After almost two months living in Puno, Peru and after a few embarrassing moments when tourists I encountered asked me for advice about visiting Lake Titicaca and I had to sheepishly admit that I hadn’t yet embarked, I decided it was time to make the trip.  In my defense, I had been waiting for the rainy season to pass and for someone to go with.  Luckily, last weekend both my prerequisites were met.

Through a Kiva connection, I met a fellow microfinance worker, Zoe, who was conducting surveys on microfinance interest rates in Puno.  In the good and admittedly much needed company of a fellow expat, I set out at 6 am on a tour boat for the floating islands of Los Uros.  Although the translation of the name obviously implies that the islands are floating in the lake, I thought that this was surely just an expression, or perhaps a mistranslation; I was wrong!

Thousands of years ago, out of necessity, the Uros tribe began creating islands off the coast of Puno.  The people of Los Uros create the islands using land that they cut away from the shore of the mainland.  In order to maintain the islands, layers of reeds must constantly be added on top of those that are beginning to rot.  Using large stakes, the islands are anchored in the lake and in order to move the islands the inhabitants simply need to remove the stakes and push the islands with their reed boats.  Originally, the idea of the floating island was devised as a defense mechanism against the Aymara tribe, and later against the Incas.  Today, the islands are safe and are rarely moved to new locations along the lake.  Although many of the inhabitants of Los Uros have moved to the mainland, about 70 of these islands remain inhabited, with each community consisting of between four and 16 families. Although the islands themselves are small, the community of islands makes up a rather large population of people who work together in business and culture.  Children travel to nearby islands where teachers provide both primary and secondary education and the island’s inhabitants work with Puno’s tour agencies to ensure that every island benefits equally from the prominent tourist industry. 

Docking at one of the islands and being cheerily greeted in the local language of Aymara, Zoe and I explored the approximately 1,000 square foot island, which was just a bit larger than my old apartment in San Francisco.  Perhaps even more surprising than the fact that these islands actually float, was seeing the juxtaposition of modern technology and an ancient culture.  Looking up at the metallic structures on top of each of the nine thatched roofs I thought, “these can’t be what I think they are”, but again, I was wrong (an ongoing theme!).  The tour guide explained that almost all the islands of Los Uros are powered using solar technology.  Adding to the islands “green theme”, the guide also informed us that the boats these communities use to travel from island to island are made using used plastic water bottles, which are placed inside the woven reeds and act as floatation devices.  As I watched a small girl in the local dress of a top hat and large skirt pop in a CD for us visitors to enjoy, I marveled at the reaches of globalization. 
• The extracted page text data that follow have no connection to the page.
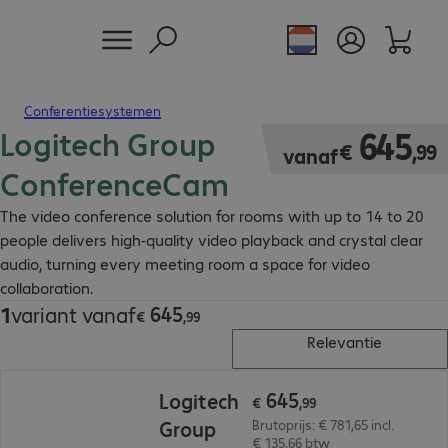
Conferentiesystemen
Logitech Group
€ 645,99
645
€
,
99
vanaf
ConferenceCam
The video conference solution for rooms with up to 14 to 20
people delivers high-quality video playback and crystal clear
audio, turning every meeting room a space for video
collaboration.
645
1
variant vanaf
€ 645,99
€
,
99
Relevantie
€ 645,99
645
Logitech
€
,
99
Group
Brutoprijs: € 781,65 incl.
€ 135,66 btw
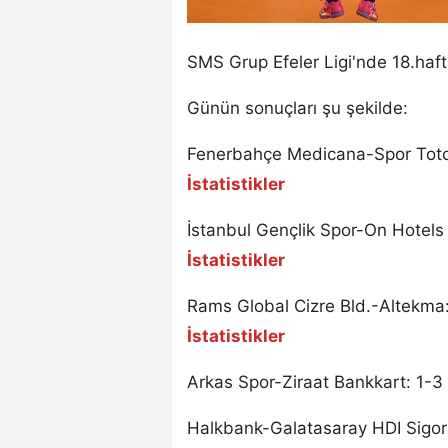
SMS Grup Efeler Ligi'nde 18.haf
Günün sonuçları şu şekilde:
Fenerbahçe Medicana-Spor Toto:
İstatistikler
İstanbul Gençlik Spor-On Hotels 
İstatistikler
Rams Global Cizre Bld.-Altekma: 
İstatistikler
Arkas Spor-Ziraat Bankkart: 1-3
Halkbank-Galatasaray HDI Sigort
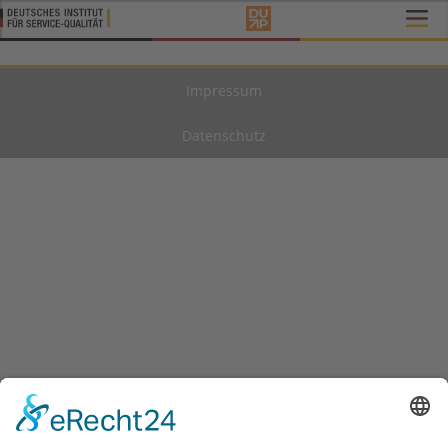
Impressum
Datenschutz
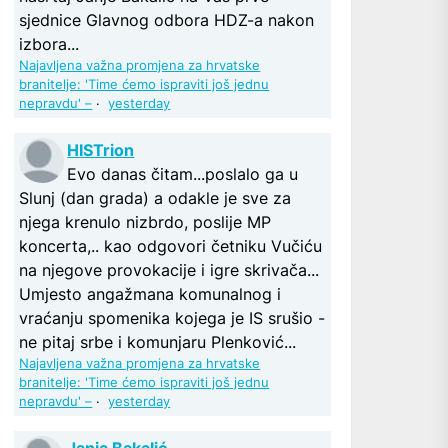
sjednice Glavnog odbora HDZ-a nakon
izbora...
Najavljena važna promjena za hrvatske
branitelje: 'Time ćemo ispraviti još jednu
nepravdu' –
·
yesterday
HISTrion
Evo danas čitam...poslalo ga u
Slunj (dan grada) a odakle je sve za
njega krenulo nizbrdo, poslije MP
koncerta,.. kao odgovori četniku Vučiću
na njegove provokacije i igre skrivača...
Umjesto angažmana komunalnog i
vraćanju spomenika kojega je IS srušio -
ne pitaj srbe i komunjaru Plenković...
Najavljena važna promjena za hrvatske
branitelje: 'Time ćemo ispraviti još jednu
nepravdu' –
·
yesterday
Janja Bakalić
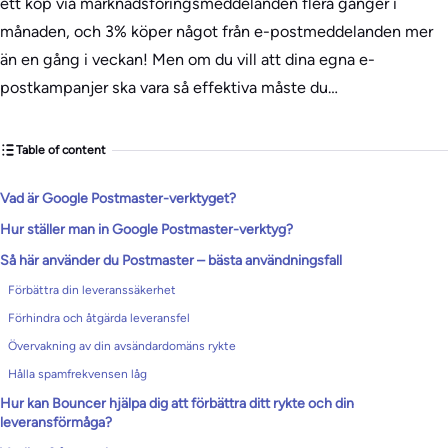
ett köp via marknadsföringsmeddelanden flera gånger i
månaden, och 3% köper något från e-postmeddelanden mer
än en gång i veckan! Men om du vill att dina egna e-
postkampanjer ska vara så effektiva måste du…
Table of content
Vad är Google Postmaster-verktyget?
Hur ställer man in Google Postmaster-verktyg?
Så här använder du Postmaster – bästa användningsfall
Förbättra din leveranssäkerhet
Förhindra och åtgärda leveransfel
Övervakning av din avsändardomäns rykte
Hålla spamfrekvensen låg
Hur kan Bouncer hjälpa dig att förbättra ditt rykte och din
leveransförmåga?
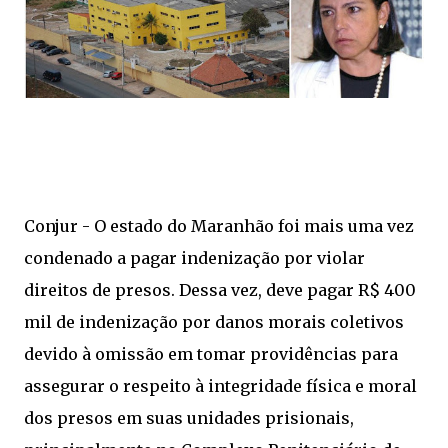
Conjur - O estado do Maranhão foi mais uma vez
condenado a pagar indenização por violar
direitos de presos. Dessa vez, deve pagar R$ 400
mil de indenização por danos morais coletivos
devido à omissão em tomar providências para
assegurar o respeito à integridade física e moral
dos presos em suas unidades prisionais,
After returning to the mainland and going to the office on Monday morning, I let the loan officers of the Microfinance Institution (MFI), Manuela Ramos, where I’ve been volunteering, know that I finally made it out on the lake.  They asked me if I bought any artesian arts and crafts and informed me that many of these artesian workers are entrepreneurs of Manuela Ramos and are part of community banks that take out loans in order to buy supplies in bulk in Puno and increase their profits.  After seeing the solar panels and the impressive organization of the community of islands, I wasn’t surprised and was certainly pleased that microfinance too had found a way to merge with the culture of Los Uros.